For all four types of data-driven features, we construct the following representations through the analogy with natural language processing23:

• Bag-of-Words (BoW) representation, which counts the frequency of each feature in the feature construction time period.

• boolean Bag-of-Words (bBoW), which just cares about whether or not a specific feature appears in the feature construction time period.

• Term Frequency-Inverse Document Frequency (TFIDF) normalization of the BoW representation23, which suppresses the impact of highly prevalent features (which could be non-informative) by weighting the feature counts by the inverse of its popularity (counts) in all patients’ records.

For both knowledge- and data-driven features, we use either one year or full period before the hospital discharge date as the feature construction period (also called observation window). The only exceptions are HOSPITAL score and LACE (which are defined over one year). Table 1 summarizes the dimensions of all features introduced above. In addition to the investigation of different groups of features respectively in the predictive modeling process, we also combine multiple groups of features for training the models to see how they can boost the performance

#### Model Building

After the patient features are constructed, we will feed them into a machine learning model for readmission risk prediction. The following models are considered in this paper: (1) Logistic regression and its variants (with $${\ell }_{1}$$ or $${\ell }_{2}$$ norm regularizations); (2) Random F orest; (3) Support Vector Machine (SVM)24, where we only consider the linear case; (4) Gradient Boosting Decision Tree (GBDT)25; (5) Multi-Layer Perceptron (MLP)14. We introduce more details of these models below.

• Logistic Regression (LR). Logistic regression is a popular model in applied health service research. It can be used to explain the relationship between one dependent binary variable and one or more independent variables. Mathematically, we model the probability logit (which is the log-odds) of the probability of an event, as a linear combination of predictive variables, i.e., $$logit(p(y=\mathrm{1|}{\bf{x}};{\bf{w}}))={{\bf{w}}}^{T}{\bf{x}}$$, where $$logit(p)=\,\mathrm{log}(\frac{p}{1-p})$$. The regression coefficients w are usually estimated through the maximum likelihood estimation (MLE) procedure, which is equivalent to minimize the negative total data log-likelihood as $${\bf{w}}={\rm{\arg }}\,{{\rm{\min }}}_{{\bf{w}}}-{\sum }_{i}^{N}\,\mathrm{log}\,p({y}_{i}|{{\bf{x}}}_{i};{\bf{w}})$$.

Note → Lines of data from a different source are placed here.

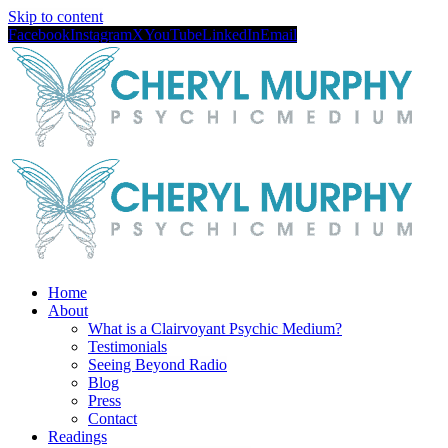
Skip to content
Facebook
Instagram
X
YouTube
LinkedIn
Email
Home
About
What is a Clairvoyant Psychic Medium?
Testimonials
Seeing Beyond Radio
Blog
Press
Contact
Readings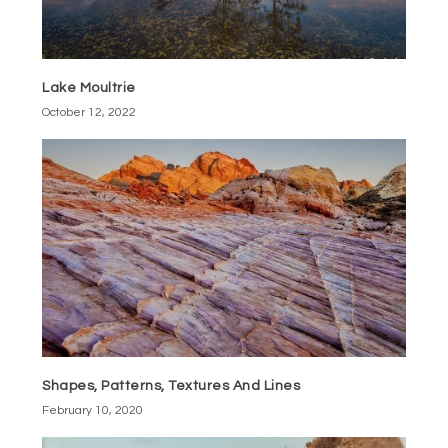
Lake Moultrie
October 12, 2022
Shapes, Patterns, Textures And Lines
February 10, 2020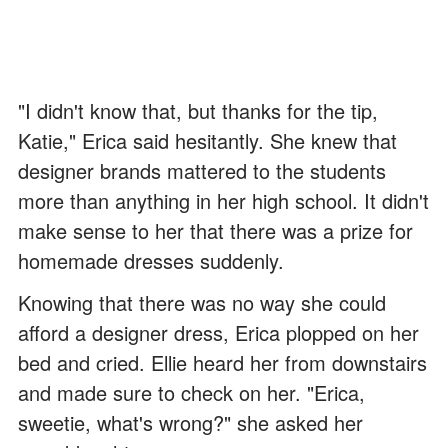
"I didn't know that, but thanks for the tip,
Katie," Erica said hesitantly. She knew that
designer brands mattered to the students
more than anything in her high school. It didn't
make sense to her that there was a prize for
homemade dresses suddenly.
Knowing that there was no way she could
afford a designer dress, Erica plopped on her
bed and cried. Ellie heard her from downstairs
and made sure to check on her. "Erica,
sweetie, what's wrong?" she asked her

• Logistic Regression with $${\ell }_{1}$$ penalty (LR_l1). Sometimes the number of independent variables is large, in which case not every of them is useful. In order to promote model sparsity and pick out variables that really contribute to the prediction, we can add $${\ell }_{1}$$ regularization to the negative total data log-likelihood26, that is, $${\bf{w}}={\rm{a}}{\rm{r}}{\rm{g}}\,{{\rm{\min }}}_{{\bf{w}}}-{\sum }_{i}^{N}\,\mathrm{log}\,p({y}_{i}|{{\bf{x}}}_{i};{\bf{w}})+\beta ||{\bf{w}}{||}_{1}$$. β > 0 is the tradeoff parameter.

• Logistic Regression with $${\ell }_{2}$$ penalty (LR_l2). We can also add $${\ell }_{2}$$ regularization to the negative total data log-likelihood to improve numerical stability in the parameter estimation process, i.e., $${\bf{w}}={\rm{\arg }}\,{{\rm{\min }}}_{{\bf{w}}}-{\sum }_{i}^{N}\,\mathrm{log}\,p({y}_{i}|{{\bf{x}}}_{i};{\bf{w}})+\beta ||{\bf{w}}{||}_{2}$$. β > 0 is the tradeoff parameter.

• Random Forest (RF)27. Random forest is an ensemble learning method, which constructs multiple decision trees (each on a randomly sampled feature set) at the training stage. Their outputs will be aggregated in the prediction stage (usually through majority voting) as the final result.

• Support Vector Machine (SVM)24. SVM is a discriminative classifier which constructs a hyperplane to separate the two classes with the maximum margin. In particular, solves the following optimization problem $${\bf{w}}={\rm{\arg }}\,{{\rm{\min }}}_{{\bf{w}}}\,{\sum }_{1}^{N}\,{\rm{\max }}\,\mathrm{(0,1}-{y}_{i}({{\bf{w}}}^{T}{{\bf{x}}}_{i}-b))+\lambda ||{\bf{w}}{||}_{2}$$, where w is the separation hyperplane.

• Gradient Boosting Decision Tree (GBDT)25. Gradient boosting is an ensemble model comprising of a set of weak learners obtained in a stage-wise fashion through the minimization of some differentiable prediction loss using functional gradient descent. For GDBT those weak learners are set to be decision trees.

• Multi-layer Perceptron (MLP)28. Multi-layer perceptron is a class of feed-forward artificial neural network. It consists of multiple hidden layers with nonlinear processing units, and is trained with the back-propagation technique.

### Deep Learning Methods

One limitation of all traditional machine learning models we introduced above is that they need to aggregate patient features in the observation window to form patient vectors. This ignores the temporality in patient records, which is usually important in healthcare settings as it indicates the disease progression process. To explore such temporality, we construct a set of deep learning models, specifically Convolutional Neural Networks (CNN)13, Recurrent Neural Networks (RNN)18 and their variants (e.g., Long-Short Term Memory (LSTM)29 and Gated Recurrent Unit (GRU)30). In addition, we further incorporate contextual event embedding, time-sensitive modeling and attention mechanism into the model building process to enhance the model performance. The details are explained as follows.

#### Contextual Event Embedding

If we concatenate the claim records for each patient according to their associated timestamps, we can obtain a medical event sequence for each patient. Contextual embedding31 is a class of techniques that learn a vector based representation for each event in the sequence, such that each vector encodes the contextual information around its corresponding event. Word2Vec32 is one representative contextual embedding technique that learns an embedded vector for each word in a document corpus (each document can be viewed as a word sequence).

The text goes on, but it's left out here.